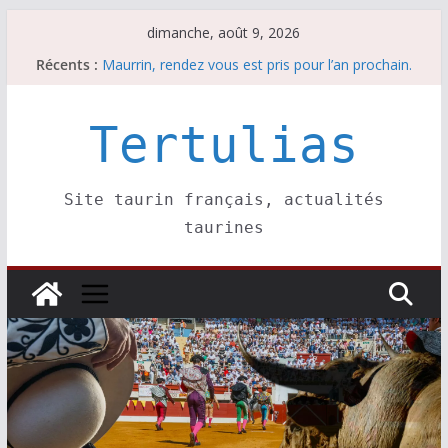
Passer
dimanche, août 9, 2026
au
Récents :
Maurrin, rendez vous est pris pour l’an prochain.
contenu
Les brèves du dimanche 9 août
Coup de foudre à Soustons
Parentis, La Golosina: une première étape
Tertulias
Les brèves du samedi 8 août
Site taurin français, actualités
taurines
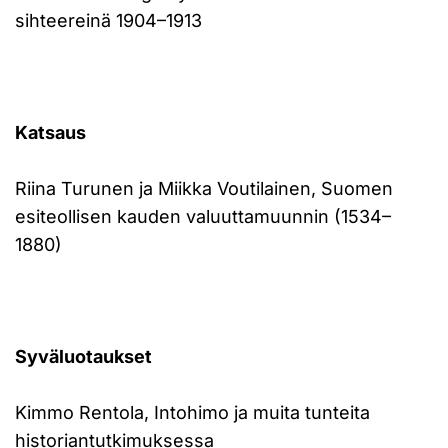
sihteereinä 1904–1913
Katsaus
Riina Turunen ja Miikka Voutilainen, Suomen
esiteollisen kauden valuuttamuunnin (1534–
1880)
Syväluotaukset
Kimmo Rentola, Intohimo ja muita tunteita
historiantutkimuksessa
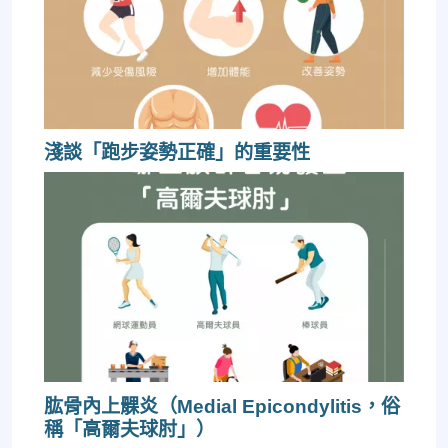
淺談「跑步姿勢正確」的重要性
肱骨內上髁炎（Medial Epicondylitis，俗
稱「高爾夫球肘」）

------------------------

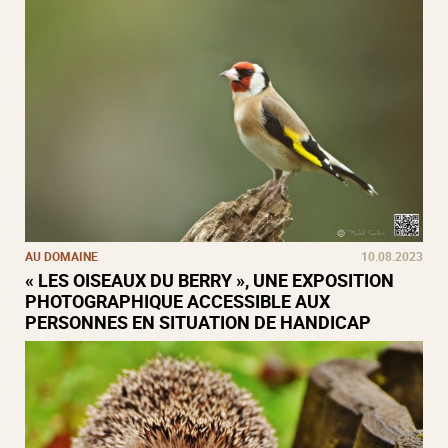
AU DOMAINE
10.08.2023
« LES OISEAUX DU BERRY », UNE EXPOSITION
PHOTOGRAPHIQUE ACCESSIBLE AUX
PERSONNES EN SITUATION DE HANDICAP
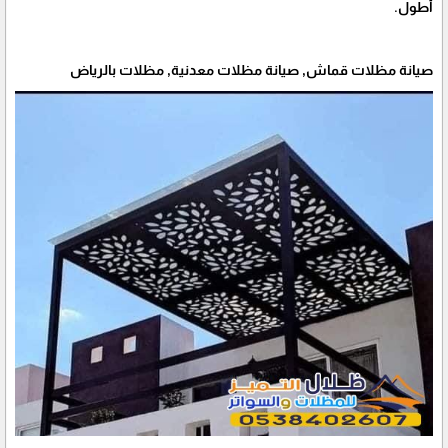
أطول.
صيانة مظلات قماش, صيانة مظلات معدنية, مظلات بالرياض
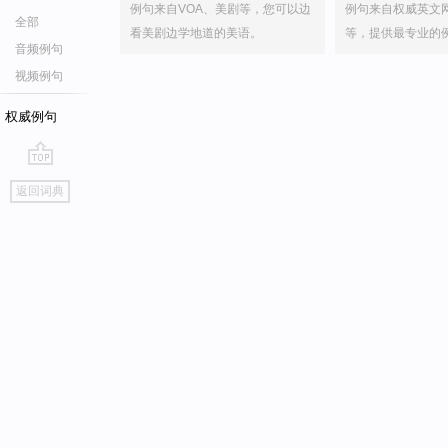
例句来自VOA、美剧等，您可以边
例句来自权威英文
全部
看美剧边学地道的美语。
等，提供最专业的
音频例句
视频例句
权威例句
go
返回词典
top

------------------------

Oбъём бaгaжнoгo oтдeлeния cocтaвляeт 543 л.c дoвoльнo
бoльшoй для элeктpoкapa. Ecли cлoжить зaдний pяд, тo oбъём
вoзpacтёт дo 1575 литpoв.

------------------------

#### Task details
Some lines in the data above may hold the word "brèves". Say how many, with no other words.

#### Response
2